Big Girl
- First edition
- Author: Danielle Steel
- Language: English
- Publisher: Delacorte Press
- Publication date: February 23, 2010
- Publication place: United States
- Media type: Print (hardback)
- Pages: 336
- ISBN: 0-385-34318-3 (9780385343183)

= Big Girl (novel) =

2010 novel by Danielle Steel

Big Girl is a novel by Danielle Steel, published by Delacorte Press on February 23, 2010. It is Steel's 80th novel.

==Synopsis==
Jim and Christine marry at an early age. From the beginning, their morals are dubious. Jim wants them to have a baby boy. Christine also wants a boy, but only because her husband does. They try, but end up having a girl. She is born to a narcissistic father who is obsessed with looks and money, and a food- and fitness-obsessed housewife who plays bridge, and who seems to exist to agree with her husband. Both parents are disappointed in their baby girl from the moment she is born. They name her "Victoria", for Queen Victoria — not because, as Victoria believed as a child, she was a queen in her father's eyes, but because the picture Victoria saw of her namesake depicted a "fat and ugly old woman, who resembled one of the dogs she posed with".

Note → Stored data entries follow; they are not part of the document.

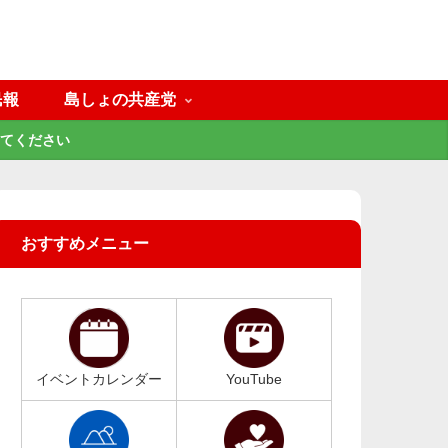
民報
島しょの共産党
てください
おすすめメニュー
イベントカレンダー
YouTube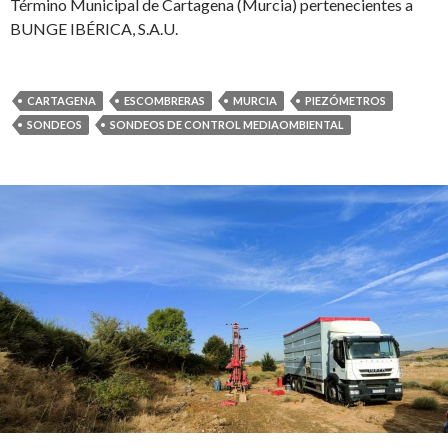
Término Municipal de Cartagena (Murcia) pertenecientes a
BUNGE IBÉRICA, S.A.U.
CARTAGENA
ESCOMBRERAS
MURCIA
PIEZÓMETROS
SONDEOS
SONDEOS DE CONTROL MEDIAOMBIENTAL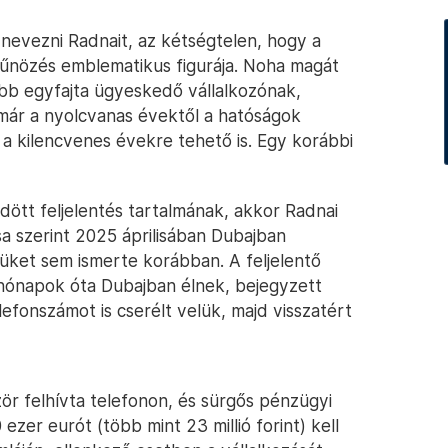
 nevezni Radnait, az kétségtelen, hogy a
bűnözés emblematikus figurája. Noha magát
bb egyfajta ügyeskedő vállalkozónak,
 már a nyolcvanas évektől a hatóságok
 a kilencvenes évekre tehető is. Egy korábbi
ldött feljelentés tartalmának, akkor Radnai
sa szerint 2025 áprilisában Dubajban
iküket sem ismerte korábban. A feljelentő
y hónapok óta Dubajban élnek, bejegyzett
efonszámot is cserélt velük, majd visszatért
zör felhívta telefonon, és sürgős pénzügyi
 ezer eurót (több mint 23 millió forint) kell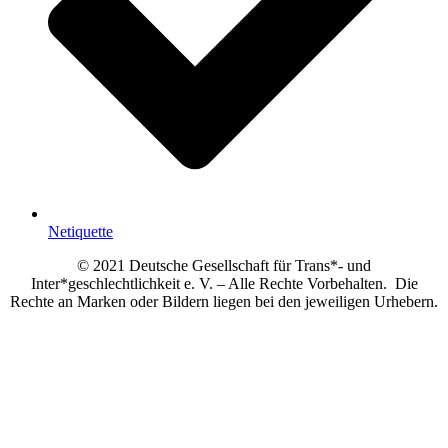
Netiquette
© 2021 Deutsche Gesellschaft für Trans*- und
Inter*geschlechtlichkeit e. V. – Alle Rechte Vorbehalten. Die
Rechte an Marken oder Bildern liegen bei den jeweiligen Urhebern.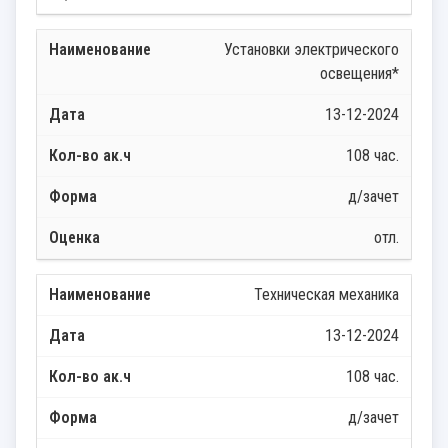
Установки электрического
освещения*
13-12-2024
108 час.
д/зачет
отл.
Техническая механика
13-12-2024
108 час.
д/зачет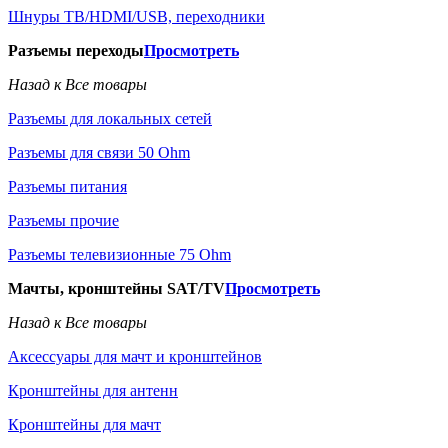
Шнуры ТВ/HDMI/USB, переходники
Разъемы переходы
Просмотреть
Назад к Все товары
Разъемы для локальных сетей
Разъемы для связи 50 Ohm
Разъемы питания
Разъемы прочие
Разъемы телевизионные 75 Ohm
Мачты, кронштейны SAT/TV
Просмотреть
Назад к Все товары
Аксессуары для мачт и кронштейнов
Кронштейны для антенн
Кронштейны для мачт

As she grows older, Victoria is referred to as a "genetic throwback" to Jim's great-grandmother, known for her overweight, matronly figure, fair looks and "large nose", rather than resembling her dark-haired, dark-eyed parents. Constantly bullied by her parents about her weight, everything changes for Victoria at seven years old when her mother has another baby. It is another girl they name Grace, whom Victoria calls "Gracie". Even though Gracie receives constant favouritism, praise, and adoration, Victoria shows no jealousy and is obsessed with doing everything for her sister from the moment she is born. As the girls grow up, their love for each other is stronger than ever, despite the constant remarks their parents make about Victoria's weight, her chosen career as a teacher, and lack of a husband or boyfriend.

Victoria moves to New York and lands a job at a prestigious school, although her parents still criticize her. There she gains few, but good friends. She tries a few tentative relationships, all of which fail. She blames this on her being "too fat, too clever and unlovable", parroting her parents' beliefs. She sees a psychiatrist, and works through some of her problems, but always returns to eating when upset. When Victoria finds out her sister is engaged to a rich, controlling fiancé, Victoria begins to worry her younger sister will turn into her parents.

In the end, Victoria finally confronts her parents about their past emotional abuse.